> **Exercise instructions**: Nothing is needed except the lines below that run from the one with "assis de légendes" through the one with "n d'autres exemples", repeated exactly.

Saved data entries
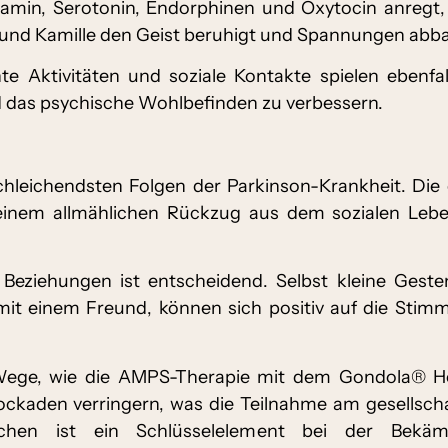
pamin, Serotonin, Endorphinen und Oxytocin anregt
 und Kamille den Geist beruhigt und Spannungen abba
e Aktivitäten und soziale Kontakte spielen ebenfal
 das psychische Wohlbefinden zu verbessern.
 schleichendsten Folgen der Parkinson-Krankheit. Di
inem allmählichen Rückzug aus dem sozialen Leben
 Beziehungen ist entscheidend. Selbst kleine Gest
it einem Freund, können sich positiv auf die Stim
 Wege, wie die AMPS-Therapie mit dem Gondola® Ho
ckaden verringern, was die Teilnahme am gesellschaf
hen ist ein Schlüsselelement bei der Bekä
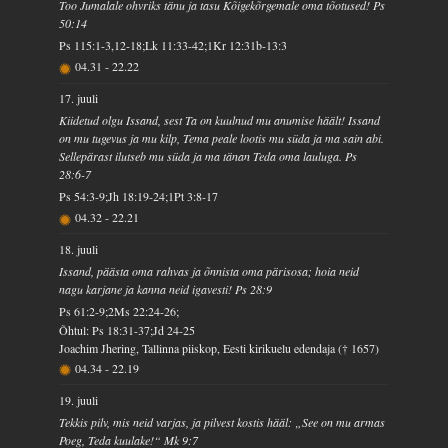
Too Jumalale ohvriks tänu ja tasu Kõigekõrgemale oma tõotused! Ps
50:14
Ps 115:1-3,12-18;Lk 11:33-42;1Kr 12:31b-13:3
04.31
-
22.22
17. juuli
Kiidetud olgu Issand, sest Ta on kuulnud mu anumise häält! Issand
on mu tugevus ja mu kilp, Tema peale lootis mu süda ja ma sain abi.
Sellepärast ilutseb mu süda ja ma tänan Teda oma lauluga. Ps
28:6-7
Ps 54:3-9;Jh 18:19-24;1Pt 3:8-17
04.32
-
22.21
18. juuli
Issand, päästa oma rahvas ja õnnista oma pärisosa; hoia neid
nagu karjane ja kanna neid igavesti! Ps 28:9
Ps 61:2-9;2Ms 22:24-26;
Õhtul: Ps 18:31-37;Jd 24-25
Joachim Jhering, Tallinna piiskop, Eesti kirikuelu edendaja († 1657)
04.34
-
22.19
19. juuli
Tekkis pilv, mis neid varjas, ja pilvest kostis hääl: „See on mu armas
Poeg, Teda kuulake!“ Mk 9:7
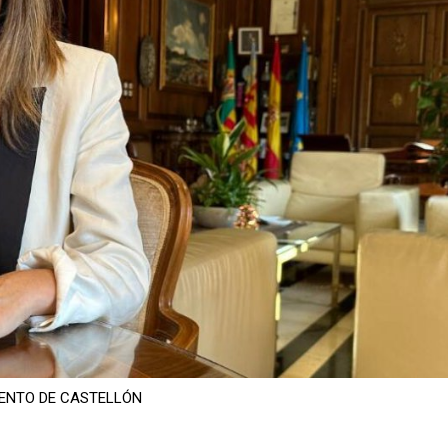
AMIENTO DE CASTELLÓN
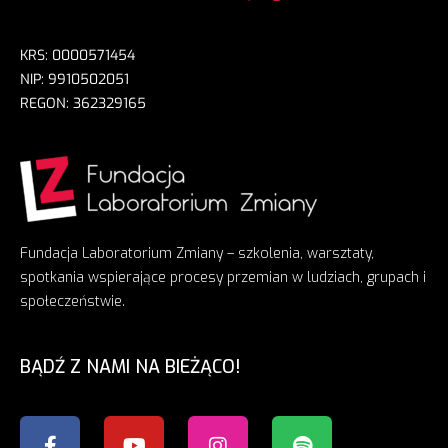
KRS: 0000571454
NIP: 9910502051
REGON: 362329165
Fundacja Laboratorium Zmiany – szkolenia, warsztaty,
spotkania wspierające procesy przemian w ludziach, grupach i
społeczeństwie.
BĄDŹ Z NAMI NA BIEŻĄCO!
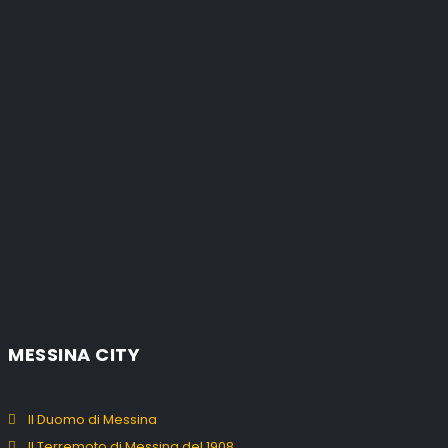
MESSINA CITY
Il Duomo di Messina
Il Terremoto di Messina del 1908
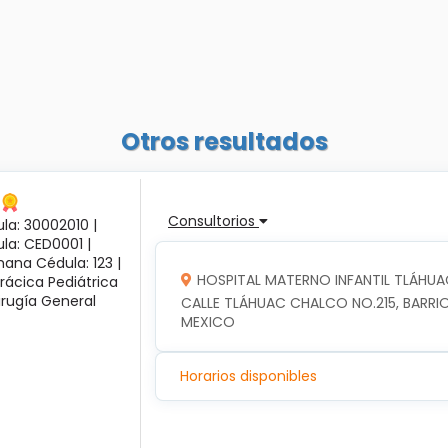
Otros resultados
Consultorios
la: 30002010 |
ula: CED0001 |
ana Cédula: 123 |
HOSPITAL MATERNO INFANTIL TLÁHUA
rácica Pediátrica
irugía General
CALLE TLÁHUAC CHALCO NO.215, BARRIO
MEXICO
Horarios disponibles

...

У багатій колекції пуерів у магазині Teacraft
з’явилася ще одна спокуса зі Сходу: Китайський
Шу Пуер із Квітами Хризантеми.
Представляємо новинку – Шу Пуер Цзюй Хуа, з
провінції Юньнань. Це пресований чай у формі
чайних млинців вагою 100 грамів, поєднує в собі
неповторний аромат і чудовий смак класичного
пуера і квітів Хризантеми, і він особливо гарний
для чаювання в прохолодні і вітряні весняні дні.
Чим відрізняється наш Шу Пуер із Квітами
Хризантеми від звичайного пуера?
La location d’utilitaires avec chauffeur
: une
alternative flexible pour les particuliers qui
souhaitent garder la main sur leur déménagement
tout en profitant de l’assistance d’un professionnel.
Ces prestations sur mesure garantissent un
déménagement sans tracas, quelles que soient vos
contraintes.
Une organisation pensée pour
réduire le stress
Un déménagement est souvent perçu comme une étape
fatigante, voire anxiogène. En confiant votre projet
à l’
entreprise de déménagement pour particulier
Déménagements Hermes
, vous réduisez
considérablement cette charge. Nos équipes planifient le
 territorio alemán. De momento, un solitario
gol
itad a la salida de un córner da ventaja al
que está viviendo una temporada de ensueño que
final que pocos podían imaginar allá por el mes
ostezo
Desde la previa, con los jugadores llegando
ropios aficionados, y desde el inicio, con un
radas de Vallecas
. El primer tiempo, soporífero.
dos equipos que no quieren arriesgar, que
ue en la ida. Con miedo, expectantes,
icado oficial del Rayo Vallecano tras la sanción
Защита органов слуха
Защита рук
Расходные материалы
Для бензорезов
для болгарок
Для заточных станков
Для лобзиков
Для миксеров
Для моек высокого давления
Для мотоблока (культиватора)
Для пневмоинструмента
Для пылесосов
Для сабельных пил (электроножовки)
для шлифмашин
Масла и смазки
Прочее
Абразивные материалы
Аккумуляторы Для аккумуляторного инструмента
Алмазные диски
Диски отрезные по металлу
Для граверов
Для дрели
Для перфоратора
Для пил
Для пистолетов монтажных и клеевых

...

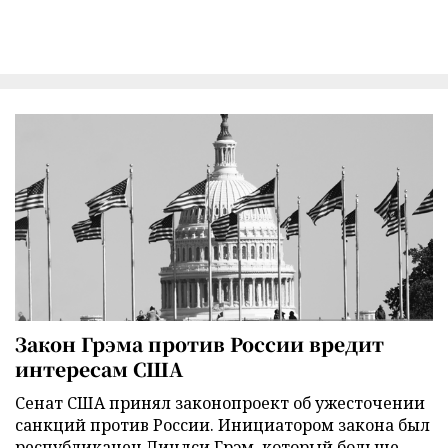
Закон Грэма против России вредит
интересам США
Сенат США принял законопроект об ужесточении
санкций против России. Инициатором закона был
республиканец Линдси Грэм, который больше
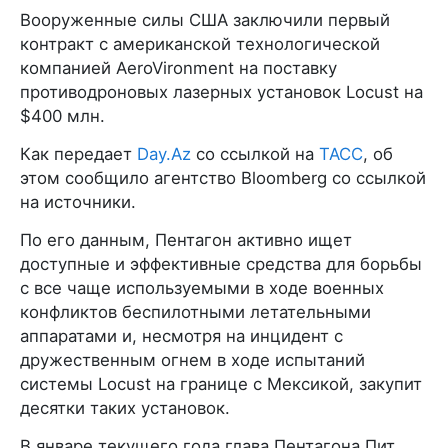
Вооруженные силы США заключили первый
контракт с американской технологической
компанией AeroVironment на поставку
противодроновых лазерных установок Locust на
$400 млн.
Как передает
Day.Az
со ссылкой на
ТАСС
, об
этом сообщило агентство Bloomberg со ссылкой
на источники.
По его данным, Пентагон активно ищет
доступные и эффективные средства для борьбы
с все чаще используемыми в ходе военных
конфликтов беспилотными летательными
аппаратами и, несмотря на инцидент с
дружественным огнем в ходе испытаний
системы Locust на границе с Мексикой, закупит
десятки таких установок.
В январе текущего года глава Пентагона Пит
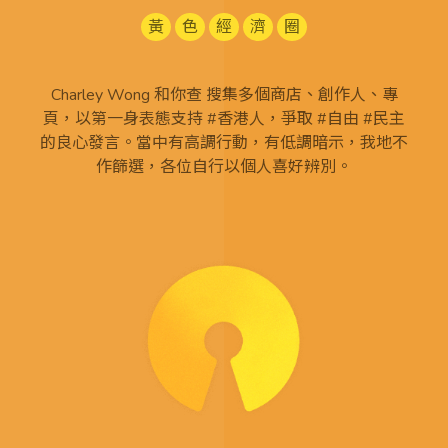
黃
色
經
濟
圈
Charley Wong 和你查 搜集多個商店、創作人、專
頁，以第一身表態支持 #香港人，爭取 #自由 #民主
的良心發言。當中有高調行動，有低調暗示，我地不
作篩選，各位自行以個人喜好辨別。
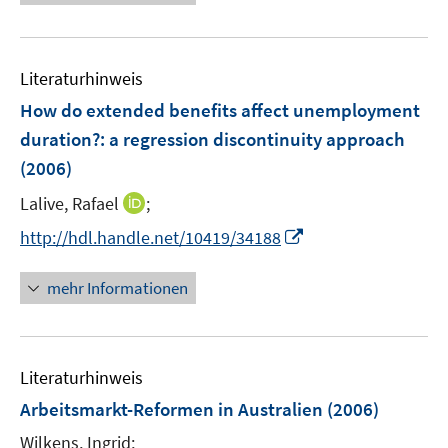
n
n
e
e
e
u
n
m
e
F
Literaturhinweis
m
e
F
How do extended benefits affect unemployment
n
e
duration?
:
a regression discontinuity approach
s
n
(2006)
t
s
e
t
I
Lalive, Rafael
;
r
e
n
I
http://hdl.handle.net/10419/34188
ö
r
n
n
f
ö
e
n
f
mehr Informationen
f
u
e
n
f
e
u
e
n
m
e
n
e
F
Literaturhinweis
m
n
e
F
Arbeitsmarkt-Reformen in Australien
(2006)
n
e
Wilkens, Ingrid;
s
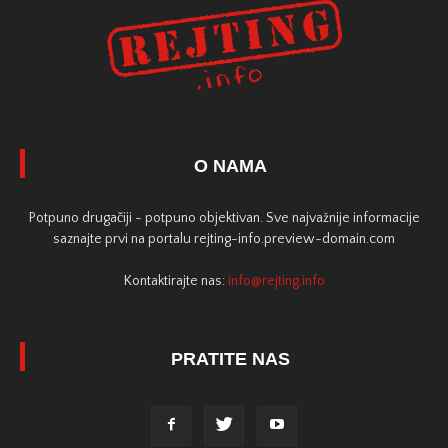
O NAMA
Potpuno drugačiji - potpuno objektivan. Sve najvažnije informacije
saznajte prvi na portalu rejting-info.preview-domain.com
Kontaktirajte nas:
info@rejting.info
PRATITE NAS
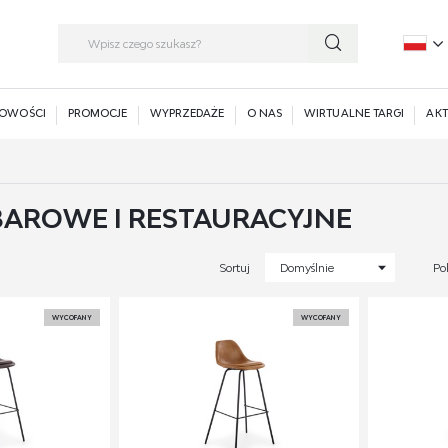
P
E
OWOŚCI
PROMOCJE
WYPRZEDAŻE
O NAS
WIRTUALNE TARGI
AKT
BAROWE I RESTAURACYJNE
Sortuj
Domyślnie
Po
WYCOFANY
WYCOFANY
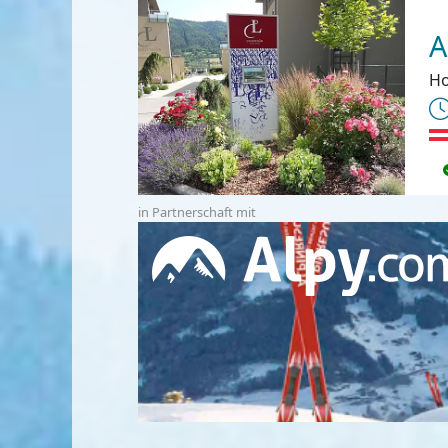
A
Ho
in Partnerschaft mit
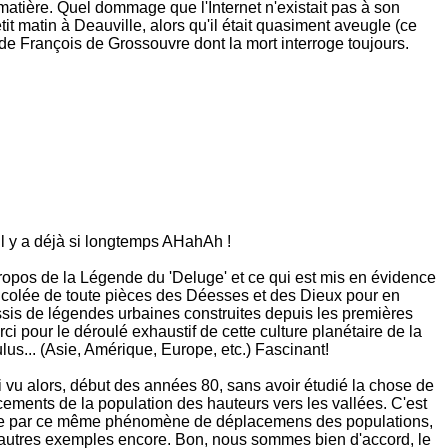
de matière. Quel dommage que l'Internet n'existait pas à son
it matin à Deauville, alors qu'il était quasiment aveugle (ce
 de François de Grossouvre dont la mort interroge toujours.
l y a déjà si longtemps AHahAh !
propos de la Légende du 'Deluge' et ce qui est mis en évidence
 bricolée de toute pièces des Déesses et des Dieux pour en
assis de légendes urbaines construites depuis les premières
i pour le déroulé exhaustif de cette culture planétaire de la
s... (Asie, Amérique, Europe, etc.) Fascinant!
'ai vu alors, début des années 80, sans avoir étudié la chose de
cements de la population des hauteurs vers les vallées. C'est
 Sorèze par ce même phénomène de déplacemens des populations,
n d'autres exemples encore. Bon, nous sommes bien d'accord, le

> **Exercise output**:
assis de légendes urbaines construites depuis les premières
i pour le déroulé exhaustif de cette culture planétaire de la
s... (Asie, Amérique, Europe, etc.) Fascinant!
'ai vu alors, début des années 80, sans avoir étudié la chose de
cements de la population des hauteurs vers les vallées. C'est
 Sorèze par ce même phénomène de déplacemens des populations,
n d'autres exemples encore. Bon, nous sommes bien d'accord, le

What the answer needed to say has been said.